Extracted data entries:
[Start of Attachment]

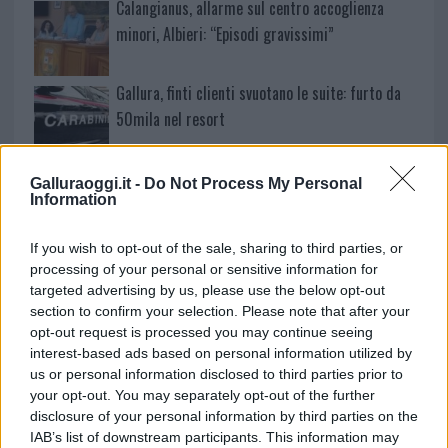
Calangianus, allarme sul centro accoglienza
minori, Albieri: “Episodi gravissimi”
Gallura, finti clienti svuotano le suite: furto da
50mila nel resort
Meteo Olbia 7 agosto, sole e caldo tornano
Galluraoggi.it -
Do Not Process My Personal
Information
protagonisti
If you wish to opt-out of the sale, sharing to third parties, or
Test tunnel Olbia: rampe chiuse ancora fino a
processing of your personal or sensitive information for
fine agosto
targeted advertising by us, please use the below opt-out
section to confirm your selection. Please note that after your
opt-out request is processed you may continue seeing
interest-based ads based on personal information utilized by
us or personal information disclosed to third parties prior to
your opt-out. You may separately opt-out of the further
disclosure of your personal information by third parties on the
IAB’s list of downstream participants. This information may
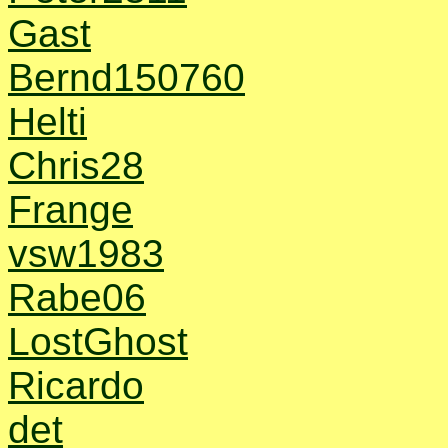
Gast
Bernd150760
Helti
Chris28
Frange
vsw1983
Rabe06
LostGhost
Ricardo
det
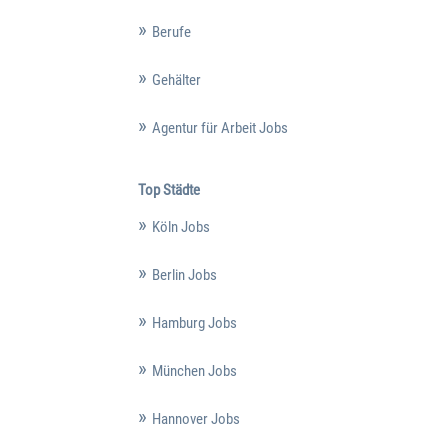
Berufe
Gehälter
Agentur für Arbeit Jobs
Top Städte
Köln Jobs
Berlin Jobs
Hamburg Jobs
München Jobs
Hannover Jobs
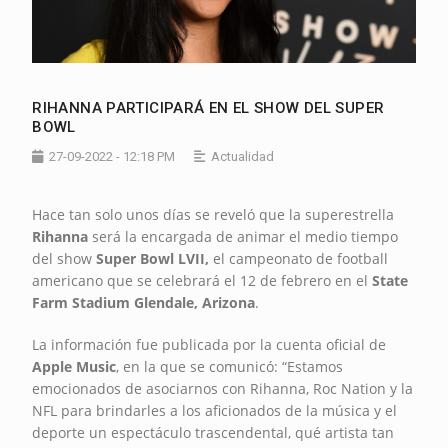
RIHANNA PARTICIPARÁ EN EL SHOW DEL SUPER
BOWL
27-09-2022 - 12:18 PM
Actualidad
Hace tan solo unos días se reveló que la superestrella
Rihanna
será la encargada de animar el medio tiempo
del show
Super Bowl LVII,
el campeonato de football
americano que se celebrará el 12 de febrero en el
State
Farm Stadium Glendale, Arizona
.
La información fue publicada por la cuenta oficial de
Apple Music
, en la que se comunicó: “Estamos
emocionados de asociarnos con Rihanna, Roc Nation y la
NFL para brindarles a los aficionados de la música y el
deporte un espectáculo trascendental, qué artista tan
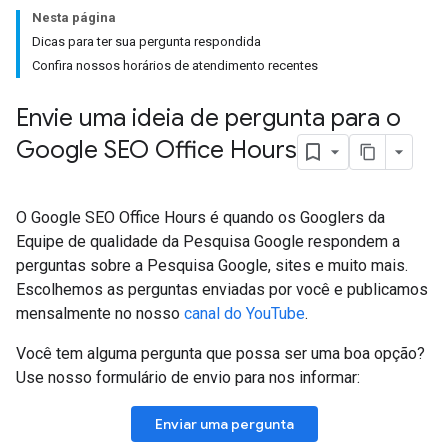
Nesta página
Dicas para ter sua pergunta respondida
Confira nossos horários de atendimento recentes
Envie uma ideia de pergunta para o
Google SEO Office Hours
O Google SEO Office Hours é quando os Googlers da
Equipe de qualidade da Pesquisa Google respondem a
perguntas sobre a Pesquisa Google, sites e muito mais.
Escolhemos as perguntas enviadas por você e publicamos
mensalmente no nosso
canal do YouTube
.
Você tem alguma pergunta que possa ser uma boa opção?
Use nosso formulário de envio para nos informar:
Enviar uma pergunta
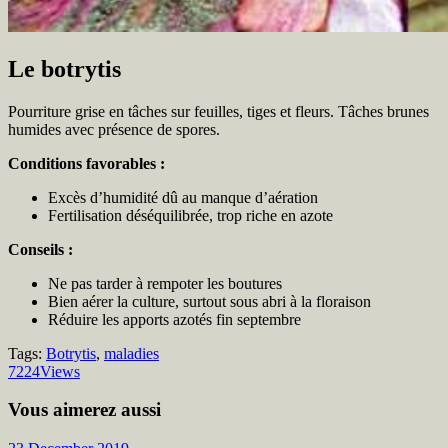
Le botrytis
Pourriture grise en tâches sur feuilles, tiges et fleurs. Tâches brunes
humides avec présence de spores.
Conditions favorables :
Excès d’humidité dû au manque d’aération
Fertilisation déséquilibrée, trop riche en azote
Conseils :
Ne pas tarder à rempoter les boutures
Bien aérer la culture, surtout sous abri à la floraison
Réduire les apports azotés fin septembre
Tags:
Botrytis
,
maladies
7224
Views
Vous aimerez aussi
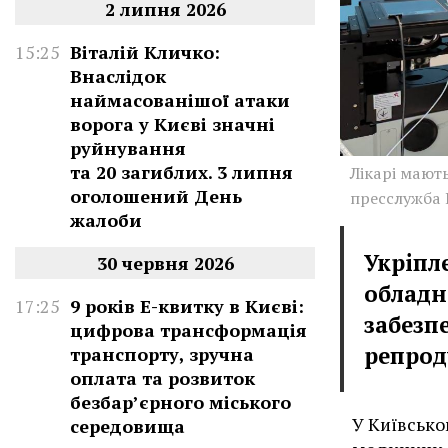
2 липня 2026
15:25
Віталій Кличко:
Внаслідок
наймасованішої атаки
ворога у Києві значні
руйнування
та 20 загиблих. 3 липня
Лікарі мают
оголошений День
пресслужба
жалоби
Укріпл
30 червня 2026
обладн
17:25
9 років Е-квитку в Києві:
забезп
цифрова трансформація
репрод
транспорту, зручна
оплата та розвиток
безбар’єрного міського
У Київсько
середовища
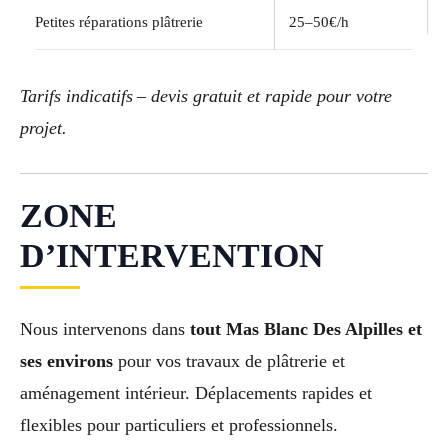
Petites réparations plâtrerie
25–50€/h
Tarifs indicatifs – devis gratuit et rapide pour votre
projet.
ZONE
D’INTERVENTION
Nous intervenons dans
tout Mas Blanc Des Alpilles et
ses environs
pour vos travaux de plâtrerie et
aménagement intérieur. Déplacements rapides et
flexibles pour particuliers et professionnels.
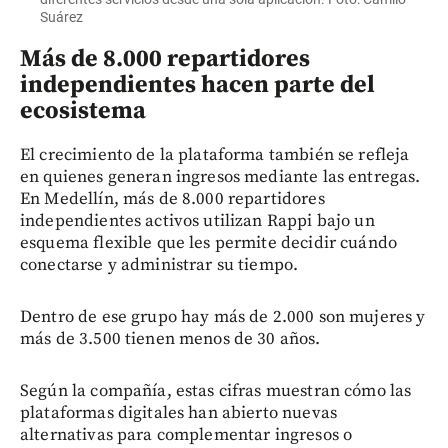
Suárez
Más de 8.000 repartidores
independientes hacen parte del
ecosistema
El crecimiento de la plataforma también se refleja
en quienes generan ingresos mediante las entregas.
En Medellín, más de 8.000 repartidores
independientes activos utilizan Rappi bajo un
esquema flexible que les permite decidir cuándo
conectarse y administrar su tiempo.
Dentro de ese grupo hay más de 2.000 son mujeres y
más de 3.500 tienen menos de 30 años.
Según la compañía, estas cifras muestran cómo las
plataformas digitales han abierto nuevas
alternativas para complementar ingresos o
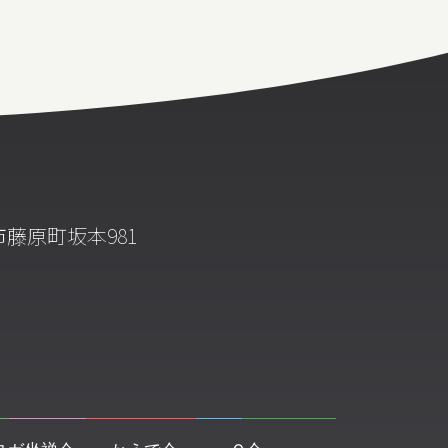
藤原町坂本981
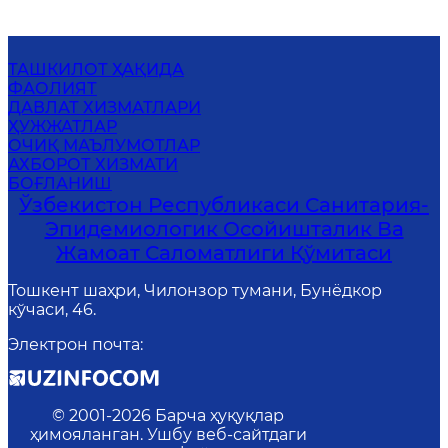
ТАШКИЛОТ ҲАҚИДА
ФАОЛИЯТ
ДАВЛАТ ХИЗМАТЛАРИ
ҲУЖЖАТЛАР
ОЧИҚ МАЪЛУМОТЛАР
АХБОРОТ ХИЗМАТИ
БОҒЛАНИШ
Ўзбекистон Республикаси Санитария-
Эпидемиологик Осойишталик Ва
Жамоат Саломатлиги Қўмитаси
Тошкент шаҳри, Чилонзор тумани, Бунёдкор
кўчаси, 46.
Электрон почта
:
© 2001-
2026
Барча ҳуқуқлар
ҳимояланган. Ушбу веб-сайтдаги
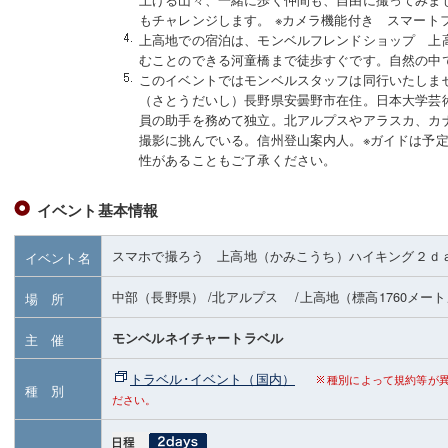
もチャレンジします。 ※カメラ機能付き スマート
上高地での宿泊は、モンベルフレンドショップ 上
むことのできる河童橋まで徒歩すぐです。自然の中
このイベントではモンベルスタッフは同行いたしま
（さとうだいし）長野県安曇野市在住。日本大学芸
員の助手を務めて独立。北アルプスやアラスカ、カ
撮影に挑んでいる。信州登山案内人。※ガイドは予
性があることもご了承ください。
イベント基本情報
スマホで撮ろう 上高地（かみこうち）ハイキング２ｄ
イベント名
中部（長野県）
/北アルプス
/上高地
（標高1760メー
場 所
モンベルネイチャートラベル
主 催
トラベル･イベント（国内）
種別によって規約等が
種 別
ださい。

[End of Attachment]

WHAT IS NEEDED:
Considering each line of the records on its own, count those that contain "parties" and give only that number.

TASK RESPONSE:
3